* What to produce
From the line with "сообщил, что израильские спецслужбы" to the line with "30세트 소량부터 100세트 이상 대량, 글로벌 발송까지 모", output every line below exactly, both ends included. Skip the pictures.

[Opening Records shown section]

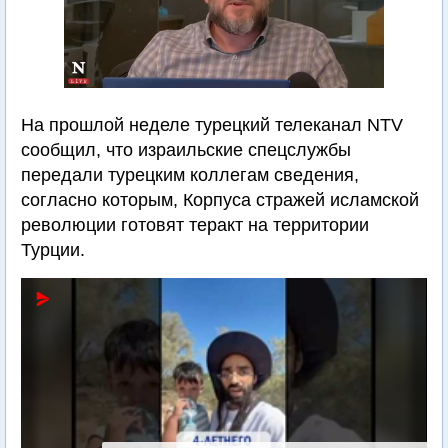
На прошлой неделе турецкий телеканал NTV
сообщил, что израильские спецслужбы
передали турецким коллегам сведения,
согласно которым, Корпуса стражей исламской
революции готовят теракт на территории
Турции.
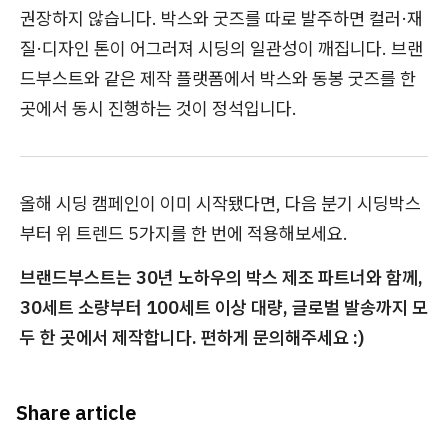
권장하지 않습니다. 박스와 굿즈를 따로 발주하면 컬러·재
질·디자인 톤이 어그러져 시딩의 일관성이 깨집니다. 브랜
드부스트와 같은 제작 플랫폼에서 박스와 동봉 굿즈를 한
곳에서 동시 진행하는 것이 정석입니다.
올해 시딩 캠페인이 이미 시작됐다면, 다음 분기 시딩박스
부터 위 트렌드 5가지를 한 번에 적용해보세요.
브랜드부스트는 30년 노하우의 박스 제조 파트너와 함께,
30세트 소량부터 100세트 이상 대량, 글로벌 발송까지 모
두 한 곳에서 제작합니다. 편하게 문의해주세요 :)
Share article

[Closing Records shown section]

* Result below
сообщил, что израильские спецслужбы
передали турецким коллегам сведения,
согласно которым, Корпуса стражей исламской
революции готовят теракт на территории
Турции.
권장하지 않습니다. 박스와 굿즈를 따로 발주하면 컬러·재
질·디자인 톤이 어그러져 시딩의 일관성이 깨집니다. 브랜
드부스트와 같은 제작 플랫폼에서 박스와 동봉 굿즈를 한
곳에서 동시 진행하는 것이 정석입니다.
올해 시딩 캠페인이 이미 시작됐다면, 다음 분기 시딩박스
부터 위 트렌드 5가지를 한 번에 적용해보세요.
브랜드부스트는 30년 노하우의 박스 제조 파트너와 함께,
30세트 소량부터 100세트 이상 대량, 글로벌 발송까지 모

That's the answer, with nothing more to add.